Page 73
Chapter Sixty-Six
LUNA
Later that night , I am in my room, where I’ve been for hours, wondering what I did wrong. Mom got tired of me sulking and went to see a movie. She said I should come with her but I didn’t feel like I deserved to forget it all yet.
Carmine the Raven will show up soon, I’m sure. He thinks I’m so powerful. I’m going to let him know how wrong he is.
A light comes on from outside. Serafina is on the next-door terrace, looking at the half moon.
Outside. She’s outside.
Maybe I didn’t fail after all! I’m so excited I clap.
I throw on a hoodie, shove my feet in shoes, and go around to her room. The door is open. I stop a few feet from her.
“Hey. You all right?”
She doesn’t answer. I edge closer, noticing how far she’s leaning over the rail. At first, I fear she’s going to jump, then I realize the danger in her posture is not intentional. She’s pushing herself toward the moon as if she’s trying to get better eye contact.
“You’re outside,” I say. “That’s?—”
“Shush.”
Quietly, I step just close enough to catch her if she tips over.
“Do you hear it now?” she asks.
I listen to the whoosh of traffic on Central Park North.
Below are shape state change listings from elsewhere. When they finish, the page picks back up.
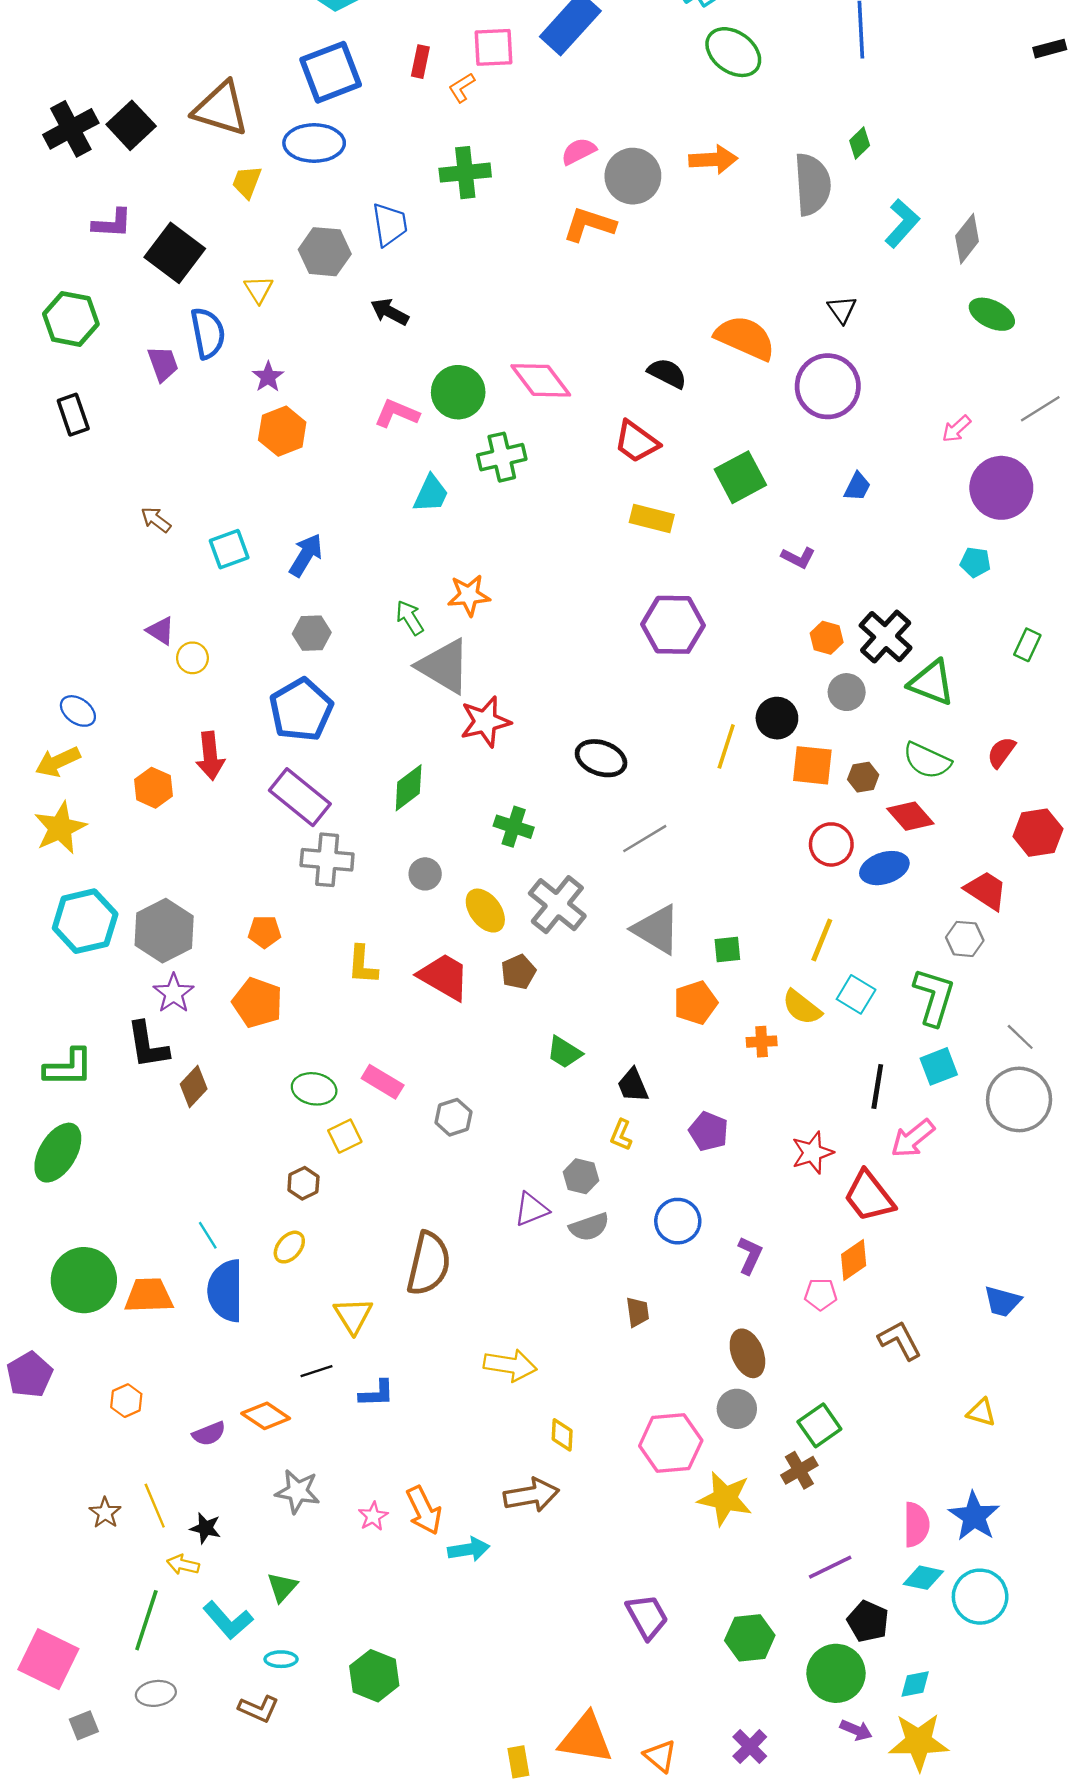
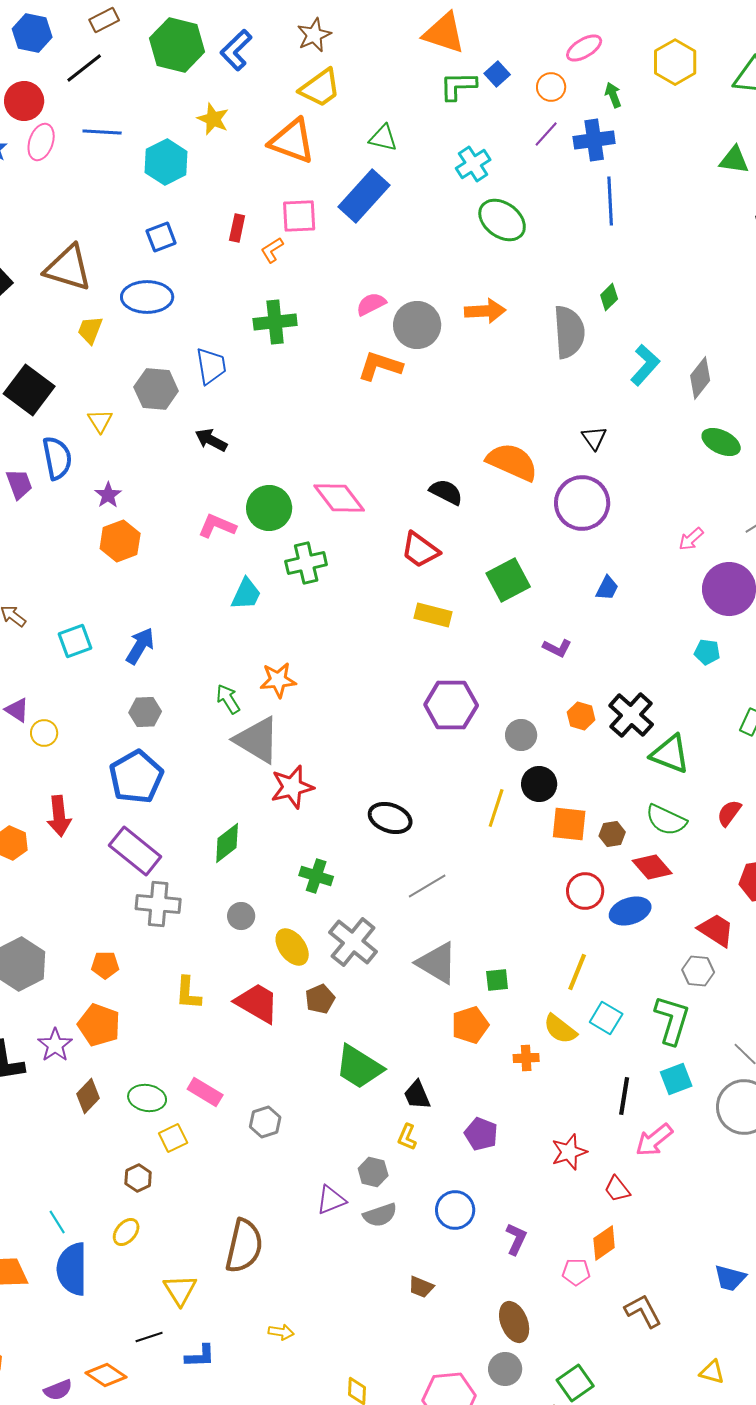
blue square: (331, 72) -> (161, 237), size x0.6
gray circle: (847, 692) -> (521, 735), moved
purple star: (174, 993) -> (55, 1045), moved
green trapezoid: (564, 1052) -> (359, 1067), size x1.6
brown diamond: (194, 1086) -> (88, 1096), moved
red trapezoid: (869, 1196) -> (617, 1189), size x0.6
brown trapezoid: (638, 1312) -> (421, 1287), turned 120
yellow arrow: (510, 1365) -> (281, 1332), moved, size x0.6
The car alarm two blocks away. The rumble of a late night bus. Voices from somewhere below. From this far above, I can hear the coo of pigeons over the constant, low frequency hum of the city.
“Still no.”
“God, I wish you could hear it.”
“Whatever.” I lean on the railing, looking at the dots of light in the park. “If the moon sang for real, objectively, we’d know. There would be a radio station. It would be on the news, like the weather report. ‘Last night, between ten and two, the moon sang “That’s Amore.”’”
“Try harder.”
She wants to bond. It’s not that she wants to verify her sanity with me. She wants to share something she’s enjoying.
With a sigh, I close my eyes and listen again—but it’s just the usual.
Hum. Wail. Screech. I do hear music. Tinny horns and thumpity-thumps.
Merengue from an SUV below, slow-driving on the empty street as if it’s stuck in afternoon traffic, passing a man in a stark white raincoat talking to a woman who is half-hidden under a tree. It stops at the light.
“It sounds like this.” Serafina clears her throat and hums. I take my attention from the street below when she opens her mouth and makes a long ooo sound. “No. More like…”
She bends to the sky and makes a louder ooo. With her hands wrapped around the top of the rail, she stretches upward, her single vowel growing deeper, louder, with layers of notes that sound like a choir.
Her moonsong turns into a long, passionate howl.
She stops with a gasp, covering her mouth. Her emotional shapes morph into shame and vulnerability.
“It’s beautiful.” I say it to calm her—and because it’s true.
“That felt…” She clutches her shirt at the chest. “I can’t.”
“It’s okay.”
“I’m not ready.” She starts inside. I touch her arm before she’s out of reach. “No. Not yet!”
She runs inside. The bathroom door slams.
“Fuck,” I whisper.
My compulsion is to go after her. Tell her over and over that her song was beautiful. That there’s power in it. But she doesn’t want to hear me now.
On the street, the SUV playing the music goes through the intersection. The white raincoat is still there. Even from up here, I can tell his emotions are a deep void. He must be a vampire. Who is he?
And why is he talking to my mother?
For the second time, I run down to 110th Street because my mother is talking to another vampire, and it’s not Carmine.